▸ Description of the task
Your output must hold every entry exactly as written and none of the pictures.

━━ Supplied information

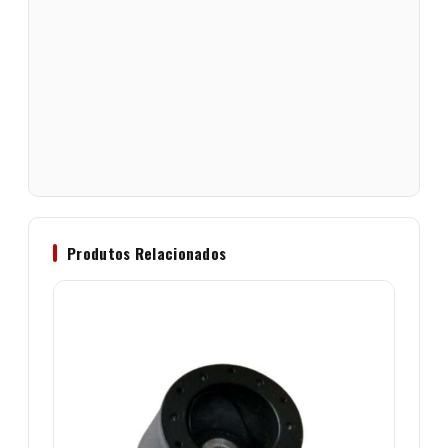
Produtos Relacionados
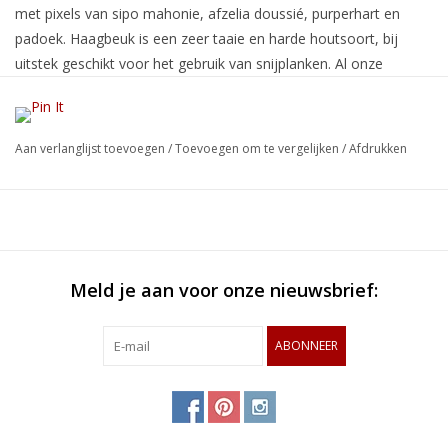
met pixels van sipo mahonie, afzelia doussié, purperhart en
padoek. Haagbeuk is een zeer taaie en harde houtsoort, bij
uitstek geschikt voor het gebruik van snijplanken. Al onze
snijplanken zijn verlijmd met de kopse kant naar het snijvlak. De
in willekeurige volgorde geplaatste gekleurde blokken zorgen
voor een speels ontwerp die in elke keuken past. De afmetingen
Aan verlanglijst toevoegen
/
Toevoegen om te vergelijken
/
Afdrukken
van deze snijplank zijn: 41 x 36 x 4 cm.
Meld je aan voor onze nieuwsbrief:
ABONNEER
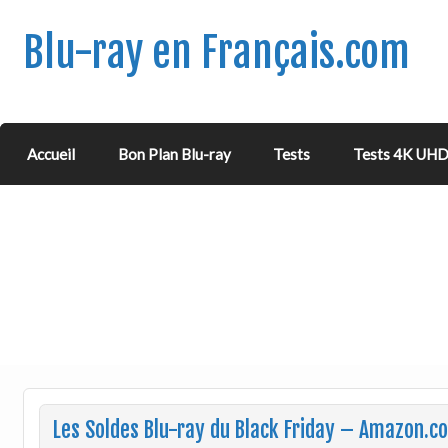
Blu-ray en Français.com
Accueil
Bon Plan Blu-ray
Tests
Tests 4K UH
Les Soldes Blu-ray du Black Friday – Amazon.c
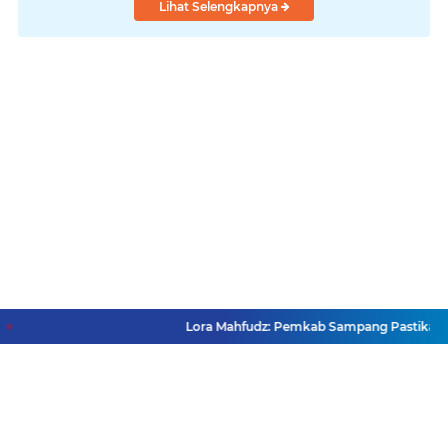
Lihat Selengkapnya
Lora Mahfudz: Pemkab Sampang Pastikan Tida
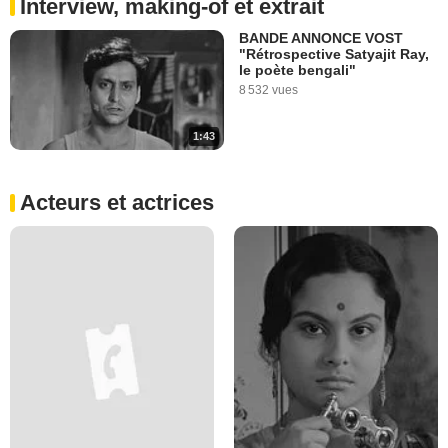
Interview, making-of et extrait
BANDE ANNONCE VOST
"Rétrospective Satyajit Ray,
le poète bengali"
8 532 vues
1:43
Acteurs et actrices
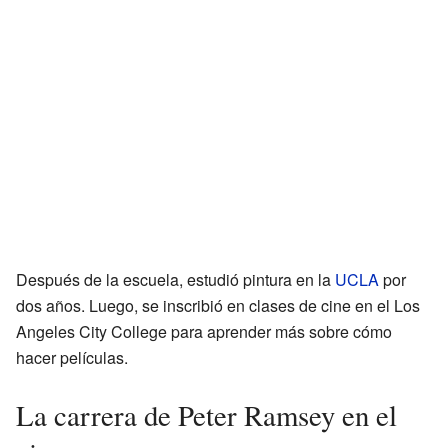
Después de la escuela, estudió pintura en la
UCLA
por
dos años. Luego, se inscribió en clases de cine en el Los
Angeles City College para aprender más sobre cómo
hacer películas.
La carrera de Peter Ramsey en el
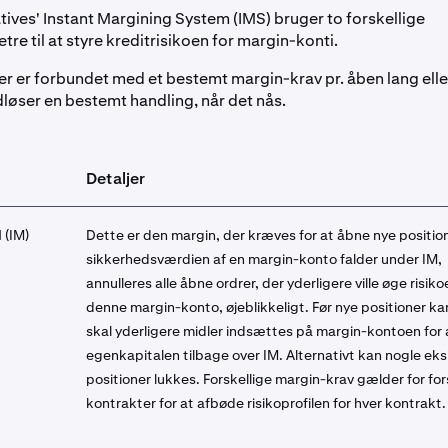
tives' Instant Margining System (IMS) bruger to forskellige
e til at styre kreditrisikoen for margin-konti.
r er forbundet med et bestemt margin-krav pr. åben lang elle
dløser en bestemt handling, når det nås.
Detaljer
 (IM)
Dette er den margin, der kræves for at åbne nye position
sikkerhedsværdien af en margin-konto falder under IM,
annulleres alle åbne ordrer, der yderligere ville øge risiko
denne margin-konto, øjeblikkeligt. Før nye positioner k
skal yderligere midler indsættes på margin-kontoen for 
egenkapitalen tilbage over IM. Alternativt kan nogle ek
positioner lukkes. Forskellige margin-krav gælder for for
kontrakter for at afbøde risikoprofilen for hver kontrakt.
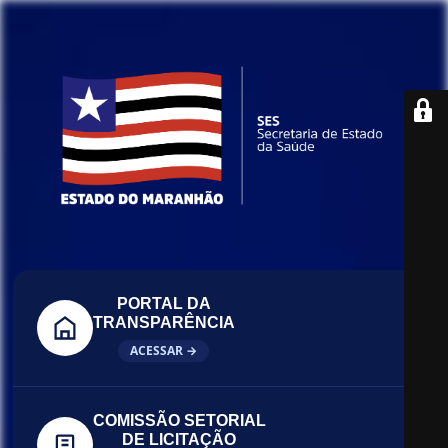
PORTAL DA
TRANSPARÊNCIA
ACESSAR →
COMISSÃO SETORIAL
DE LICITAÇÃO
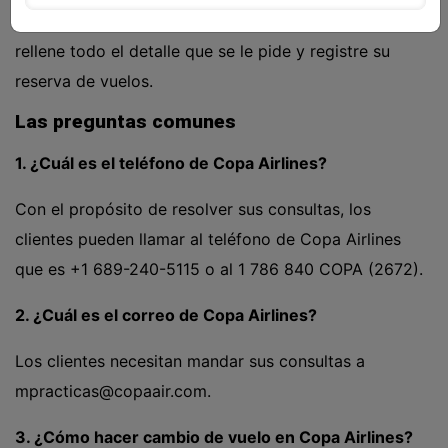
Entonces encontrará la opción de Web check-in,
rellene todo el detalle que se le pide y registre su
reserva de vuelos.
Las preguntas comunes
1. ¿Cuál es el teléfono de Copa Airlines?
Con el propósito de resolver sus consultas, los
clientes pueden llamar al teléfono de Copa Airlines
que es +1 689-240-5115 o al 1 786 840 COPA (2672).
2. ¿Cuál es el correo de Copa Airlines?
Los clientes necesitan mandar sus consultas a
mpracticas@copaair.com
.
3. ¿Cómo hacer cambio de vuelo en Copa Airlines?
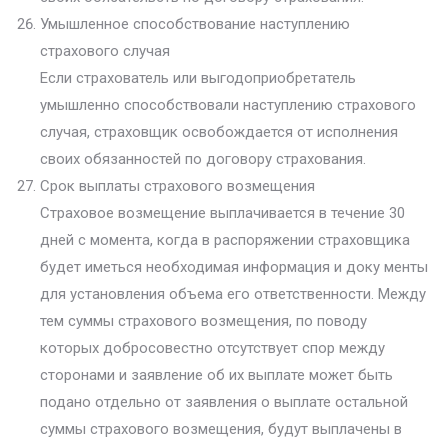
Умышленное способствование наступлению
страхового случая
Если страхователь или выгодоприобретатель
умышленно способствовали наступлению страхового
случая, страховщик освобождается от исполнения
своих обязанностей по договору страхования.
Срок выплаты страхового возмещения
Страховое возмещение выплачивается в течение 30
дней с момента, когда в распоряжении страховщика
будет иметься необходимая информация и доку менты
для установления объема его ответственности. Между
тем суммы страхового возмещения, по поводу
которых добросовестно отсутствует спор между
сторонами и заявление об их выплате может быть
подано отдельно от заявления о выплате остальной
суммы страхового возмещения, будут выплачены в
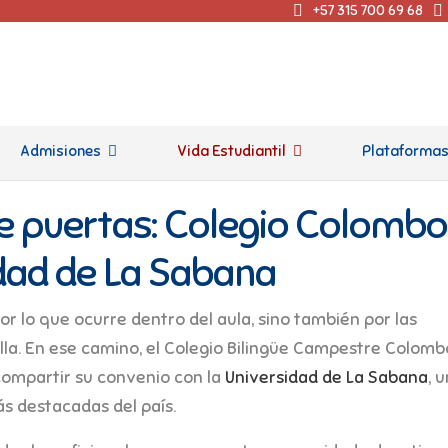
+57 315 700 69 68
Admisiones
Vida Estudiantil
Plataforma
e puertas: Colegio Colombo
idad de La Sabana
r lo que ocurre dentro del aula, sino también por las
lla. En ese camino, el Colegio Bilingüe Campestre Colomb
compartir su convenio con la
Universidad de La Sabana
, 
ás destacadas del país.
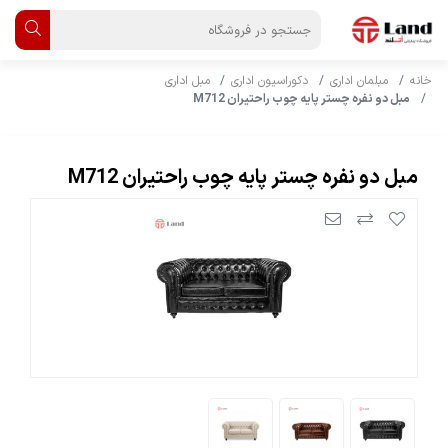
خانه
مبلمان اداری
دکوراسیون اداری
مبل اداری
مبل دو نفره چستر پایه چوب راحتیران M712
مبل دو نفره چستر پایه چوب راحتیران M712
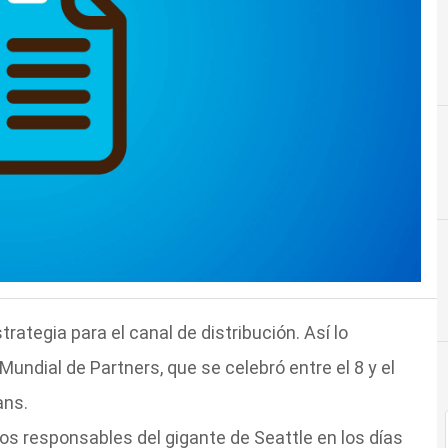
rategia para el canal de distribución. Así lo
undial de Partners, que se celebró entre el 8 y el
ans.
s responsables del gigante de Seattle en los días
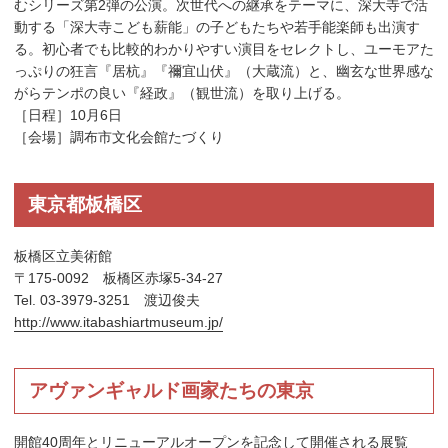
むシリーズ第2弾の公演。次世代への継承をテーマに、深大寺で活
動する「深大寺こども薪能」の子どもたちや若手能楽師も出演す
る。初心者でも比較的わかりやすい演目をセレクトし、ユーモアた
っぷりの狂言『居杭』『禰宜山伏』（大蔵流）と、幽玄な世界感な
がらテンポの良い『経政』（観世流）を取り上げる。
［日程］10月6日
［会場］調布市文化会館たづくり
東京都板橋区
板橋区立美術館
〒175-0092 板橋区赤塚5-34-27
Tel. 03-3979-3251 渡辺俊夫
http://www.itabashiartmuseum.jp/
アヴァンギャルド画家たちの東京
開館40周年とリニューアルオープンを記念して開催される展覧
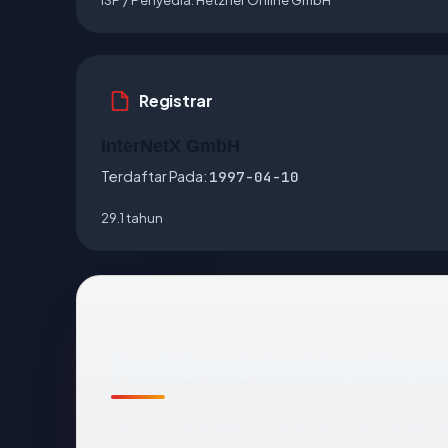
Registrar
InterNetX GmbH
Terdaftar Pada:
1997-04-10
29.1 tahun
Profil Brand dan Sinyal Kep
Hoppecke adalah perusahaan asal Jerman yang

━━━━

▸ Task answer
Produtos Relacionados
met pixels van sipo mahonie, afzelia doussié, purperhart en
padoek. Haagbeuk is een zeer taaie en harde houtsoort, bij
uitstek geschikt voor het gebruik van snijplanken. Al onze
snijplanken zijn verlijmd met de kopse kant naar het snijvlak. De
in willekeurige volgorde geplaatste gekleurde blokken zorgen
voor een speels ontwerp die in elke keuken past. De afmetingen
Aan verlanglijst toevoegen
/
Toevoegen om te vergelijken
/
Afdrukken
van deze snijplank zijn: 41 x 36 x 4 cm.
Meld je aan voor onze nieuwsbrief:
ABONNEER
Blu-ray en Français.com
Accueil
Bon Plan Blu-ray
Tests
Tests 4K UH
Les Soldes Blu-ray du Black Friday – Amazon.c
Lihat Selengkapnya
Lora Mahfudz: Pemkab Sampang Pastikan Tida
Interview, making-of et extrait
BANDE ANNONCE VOST
"Rétrospective Satyajit Ray,
le poète bengali"
8 532 vues
1:43
Acteurs et actrices
Después de la escuela, estudió pintura en la
UCLA
por
dos años. Luego, se inscribió en clases de cine en el Los
Angeles City College para aprender más sobre cómo
hacer películas.
La carrera de Peter Ramsey en el
tives' Instant Margining System (IMS) bruger to forskellige
e til at styre kreditrisikoen for margin-konti.
r er forbundet med et bestemt margin-krav pr. åben lang elle
dløser en bestemt handling, når det nås.
Detaljer
 (IM)
Dette er den margin, der kræves for at åbne nye position
sikkerhedsværdien af en margin-konto falder under IM,
annulleres alle åbne ordrer, der yderligere ville øge risiko
denne margin-konto, øjeblikkeligt. Før nye positioner k
skal yderligere midler indsættes på margin-kontoen for 
egenkapitalen tilbage over IM. Alternativt kan nogle ek
positioner lukkes. Forskellige margin-krav gælder for for
kontrakter for at afbøde risikoprofilen for hver kontrakt.
PORTAL DA
TRANSPARÊNCIA
ACESSAR →
COMISSÃO SETORIAL
DE LICITAÇÃO
Entonces encontrará la opción de Web check-in,
rellene todo el detalle que se le pide y registre su
reserva de vuelos.
Las preguntas comunes
1. ¿Cuál es el teléfono de Copa Airlines?
Con el propósito de resolver sus consultas, los
clientes pueden llamar al teléfono de Copa Airlines
que es +1 689-240-5115 o al 1 786 840 COPA (2672).
2. ¿Cuál es el correo de Copa Airlines?
Los clientes necesitan mandar sus consultas a
mpracticas@copaair.com
.
3. ¿Cómo hacer cambio de vuelo en Copa Airlines?
Умышленное способствование наступлению
страхового случая
Если страхователь или выгодоприобретатель
умышленно способствовали наступлению страхового
случая, страховщик освобождается от исполнения
своих обязанностей по договору страхования.
Срок выплаты страхового возмещения
Страховое возмещение выплачивается в течение 30
дней с момента, когда в распоряжении страховщика
будет иметься необходимая информация и доку менты
для установления объема его ответственности. Между
тем суммы страхового возмещения, по поводу
которых добросовестно отсутствует спор между
сторонами и заявление об их выплате может быть
подано отдельно от заявления о выплате остальной
суммы страхового возмещения, будут выплачены в
+57 315 700 69 68
Admisiones
Vida Estudiantil
Plataforma
e puertas: Colegio Colombo
idad de La Sabana
r lo que ocurre dentro del aula, sino también por las
lla. En ese camino, el Colegio Bilingüe Campestre Colomb
compartir su convenio con la
Universidad de La Sabana
, 
ás destacadas del país.
خانه
مبلمان اداری
دکوراسیون اداری
مبل اداری
مبل دو نفره چستر پایه چوب راحتیران M712
مبل دو نفره چستر پایه چوب راحتیران M712
rategia para el canal de distribución. Así lo
undial de Partners, que se celebró entre el 8 y el
ans.
s responsables del gigante de Seattle en los días
むシリーズ第2弾の公演。次世代への継承をテーマに、深大寺で活
動する「深大寺こども薪能」の子どもたちや若手能楽師も出演す
る。初心者でも比較的わかりやすい演目をセレクトし、ユーモアた
っぷりの狂言『居杭』『禰宜山伏』（大蔵流）と、幽玄な世界感な
がらテンポの良い『経政』（観世流）を取り上げる。
［日程］10月6日
［会場］調布市文化会館たづくり
東京都板橋区
板橋区立美術館
〒175-0092 板橋区赤塚5-34-27
Tel. 03-3979-3251 渡辺俊夫
http://www.itabashiartmuseum.jp/
アヴァンギャルド画家たちの東京
開館40周年とリニューアルオープンを記念して開催される展覧
Registrar
InterNetX GmbH
Terdaftar Pada:
1997-04-10
29.1 tahun
Profil Brand dan Sinyal Kep
Hoppecke adalah perusahaan asal Jerman yang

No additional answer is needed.